Si había alguien que albergaba la remota esperanza de que Víctor Muñoz pudiera cambiar la fisonomía interna de este equipo, habrá abandonado esa ilusión pasajera. De par en par quedó abierta de nuevo la cruda puerta de la realidad, por la que se escaparon tres nuevos puntos de La Romareda contra el Deportivo y por donde volvieron a entrar todos los fantasmas habituales que acompañan a este Real Zaragoza desde que fue muy mal configurado en verano y destruido a conciencia en invierno. Los entrenadores no suelen hacer milagros, sobre todo cuando les ofrecen un material con tan poco ángel. Víctor cedió amablemente en su presentación el protagonismo a los futbolistas, que son los que ganan y pierden partidos. Esos futbolistas le respondieron ayer con sus limitaciones y complejos que su espíritu competitivo se reduce a arreones infantiles, a rabietas con el marcador casi siempre en contra.

El tiempo para trabajar es otro factor vital para cualquier entrenador que toma el relevo de otro.
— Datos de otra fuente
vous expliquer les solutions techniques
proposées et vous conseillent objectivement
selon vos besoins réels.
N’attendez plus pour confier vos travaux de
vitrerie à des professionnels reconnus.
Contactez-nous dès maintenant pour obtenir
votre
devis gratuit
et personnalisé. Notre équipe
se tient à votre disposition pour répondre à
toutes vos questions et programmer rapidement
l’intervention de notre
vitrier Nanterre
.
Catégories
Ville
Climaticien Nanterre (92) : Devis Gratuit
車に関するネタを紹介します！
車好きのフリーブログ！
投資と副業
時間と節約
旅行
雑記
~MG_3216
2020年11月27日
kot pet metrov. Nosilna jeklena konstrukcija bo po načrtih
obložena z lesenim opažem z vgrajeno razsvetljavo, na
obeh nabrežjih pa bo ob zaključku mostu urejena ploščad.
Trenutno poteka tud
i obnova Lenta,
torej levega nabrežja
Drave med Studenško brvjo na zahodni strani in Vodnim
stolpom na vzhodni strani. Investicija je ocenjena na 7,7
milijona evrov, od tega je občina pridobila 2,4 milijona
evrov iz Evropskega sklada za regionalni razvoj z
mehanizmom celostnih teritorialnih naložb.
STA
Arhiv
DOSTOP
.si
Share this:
En este caso, se impuso el minutero sentimental a un calendario insuficiente como para afrontar retos ciclópeos, por lo que se supone que se trató la permanencia como objetivo de primer orden. Otro enfoque de la situación a la espera de buenos resultados sería una insulto para esta afición, que se ha doctorado en encajar mentiras y falsos testimonios. En público, el ascenso a Primera no se trató porque Víctor se preocupó de hacer de portavoz del respeto hacia la hinchada y de escudo de su propio prestigio.

El minúsculo átomo de intriga que siempre flota en toda atmósfera deportiva cuando llega un mesías aun sin pretender serlo, fue engullido ayer por el cotidiano agujero negro por el que se ha escurrido el Real Zaragoza esta temporada. Un vacío descomunal, imposible de revestir con cambios en la alineación o sobre la marcha. Esta plantilla sufre el mal de su ínfimo nivel cualitativo como bloque, pero a lo largo de las jornadas ha ido añadiendo una escandalosa falta de fe en sí misma que se traslada a las decisiones individualidades. Los dos errores de Roger que podrían haber cambiado la historia del partido frente al Depor pusieron de manifiesto ese terrible efecto dominó de ida y vuelta.
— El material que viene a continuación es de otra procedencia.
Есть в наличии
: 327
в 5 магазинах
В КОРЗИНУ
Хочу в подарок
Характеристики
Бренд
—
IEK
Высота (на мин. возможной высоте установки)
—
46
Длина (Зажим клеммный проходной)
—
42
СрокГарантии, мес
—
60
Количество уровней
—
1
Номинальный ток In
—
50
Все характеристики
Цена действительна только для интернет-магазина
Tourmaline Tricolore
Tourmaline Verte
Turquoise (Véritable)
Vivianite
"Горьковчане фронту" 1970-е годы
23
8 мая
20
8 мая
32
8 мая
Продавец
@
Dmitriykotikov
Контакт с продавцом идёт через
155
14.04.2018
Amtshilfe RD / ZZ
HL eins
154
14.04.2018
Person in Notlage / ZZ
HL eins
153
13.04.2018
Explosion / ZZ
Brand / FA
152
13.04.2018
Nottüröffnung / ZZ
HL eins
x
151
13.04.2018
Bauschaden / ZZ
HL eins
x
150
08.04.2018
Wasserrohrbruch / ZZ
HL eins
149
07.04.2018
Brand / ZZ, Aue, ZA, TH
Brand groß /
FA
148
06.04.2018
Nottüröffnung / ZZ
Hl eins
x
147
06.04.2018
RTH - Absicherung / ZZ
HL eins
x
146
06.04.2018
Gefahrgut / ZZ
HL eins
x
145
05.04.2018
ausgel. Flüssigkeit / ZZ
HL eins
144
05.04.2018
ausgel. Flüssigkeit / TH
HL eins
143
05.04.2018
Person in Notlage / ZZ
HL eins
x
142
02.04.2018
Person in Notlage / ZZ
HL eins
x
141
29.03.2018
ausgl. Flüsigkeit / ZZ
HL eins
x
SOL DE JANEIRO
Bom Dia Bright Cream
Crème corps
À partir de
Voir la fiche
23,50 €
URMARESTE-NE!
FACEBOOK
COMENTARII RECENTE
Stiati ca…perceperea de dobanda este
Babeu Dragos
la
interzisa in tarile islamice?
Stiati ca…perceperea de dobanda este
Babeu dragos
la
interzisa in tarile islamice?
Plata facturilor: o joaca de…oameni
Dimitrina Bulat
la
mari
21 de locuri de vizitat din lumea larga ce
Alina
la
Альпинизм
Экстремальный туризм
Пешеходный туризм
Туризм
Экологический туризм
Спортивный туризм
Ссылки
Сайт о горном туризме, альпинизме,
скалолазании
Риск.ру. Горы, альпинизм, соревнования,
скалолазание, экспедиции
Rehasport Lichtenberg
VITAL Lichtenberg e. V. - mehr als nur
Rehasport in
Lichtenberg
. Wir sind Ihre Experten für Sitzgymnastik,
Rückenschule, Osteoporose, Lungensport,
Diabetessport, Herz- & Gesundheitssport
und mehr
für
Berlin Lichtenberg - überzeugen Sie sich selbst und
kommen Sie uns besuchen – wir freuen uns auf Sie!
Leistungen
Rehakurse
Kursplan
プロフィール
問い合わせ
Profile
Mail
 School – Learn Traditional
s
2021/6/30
Ya no hay ningún cruce de caminos ni de tópicos. El Real Zaragoza enfila la recta final del campeonato sin margen para las lamentaciones porque está en juego su supervivencia como institución. Se le ha escapado un tren para el que nunca tuvo billete, el del regreso a la élite, pero todavía puede engancharse al modesto vagón de esta categoría si no quiere descarrilar con mayor gravedad. La amenaza del actual escenario obliga a todos los responsables del equipo a asumir y aceptar esta tesitura, y a trasladarla sin eufemismos a la plantilla para exigir a los futbolistas la responsabilidad histórica que les corresponde.

La tentación de ver la permanencia como algo que caerá por su propio peso conduciría a la catástrofe. Víctor aún puede obrar un milagro, el más importante de su carrera. Siempre que los jugadores quieran, por supuesto.